Figure 2. Disposition of remaining opioids.
“This is exactly what we saw with the other study with inpatients. I would suspect that if any of us go home and open up the medicine cabinet, we’ll find medications from five or six years ago. And if you’ve ever had surgery or needed an opioid yourself, I’ll bet there is a container in your medicine cabinet that’s labeled as an opioid.”
Yet for Dr. Yaster, the study’s most troubling finding was yet to come. The survey revealed that patients averaged 1±1 siblings (range, zero to six) living in the same household. Twenty-six percent had a sibling 12 years of age or older living with them. This, he said, is a recipe for potential disaster.
Bad News: Leftover Opioids Are Gateway Drugs
“The important point here is that leftover opioid is the gateway drug for opioid addiction in the U.S.,” he declared. “It’s not heroin; the gateway medicine is prescription opioids. And then they switch to heroin because it’s cheaper.
“We have to remember that the teenage brain is not the same as the adult brain,” he continued. “Heroin is a terrible thing to teenagers. But in their mind, oxycodone—because it’s prescribed by a physician and dispensed by a pharmacist—is safe. So that’s why it becomes the introductory drug.”

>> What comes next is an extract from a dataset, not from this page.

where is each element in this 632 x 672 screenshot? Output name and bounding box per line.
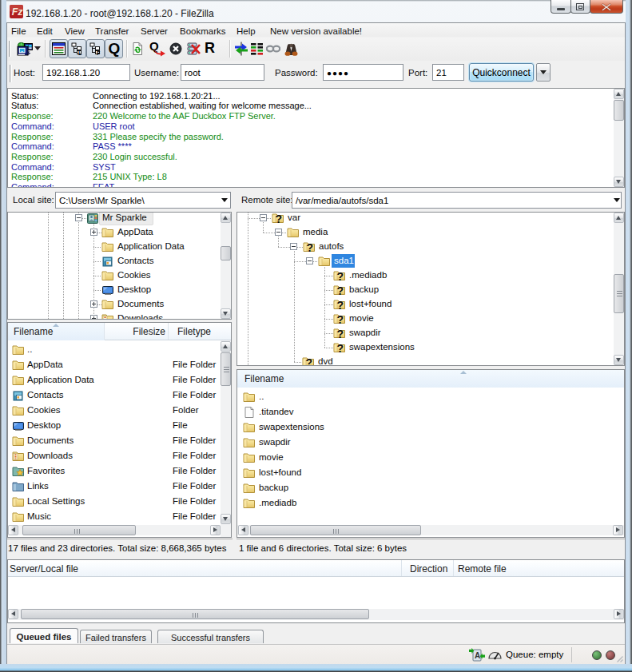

The answer to this problem can take several different forms, whether it be proper disposal routes, specific dosing requirements or a self-degrading drug that loses potency over time. “We’ve been working very hard on this problem at our school of bioengineering, and we may have a solution,” he said.
For Peter J. Davis, MD, professor and chief of pediatric anesthesiology at the University of Pittsburgh Medical Center, a more immediate solution involves specifically tailoring the prescription to the patient in question.
“You have all these same-day surgery patients undergoing different procedures, but everybody writes the prescription the same way: 10-day supply, no matter what it is,” he said.
“The real issue is that different operations warrant different drug interventions. If you look at tonsillectomy/adenoidectomy, you might need three days of treatment. That’s a whole lot different than a patient who just had a total knee arthroplasty.”
“The bottom line is that we need a better system of figuring out why we dispense so much,” Dr. Yaster concluded. “There are no data to give anybody any idea how much to dispense to our patients.”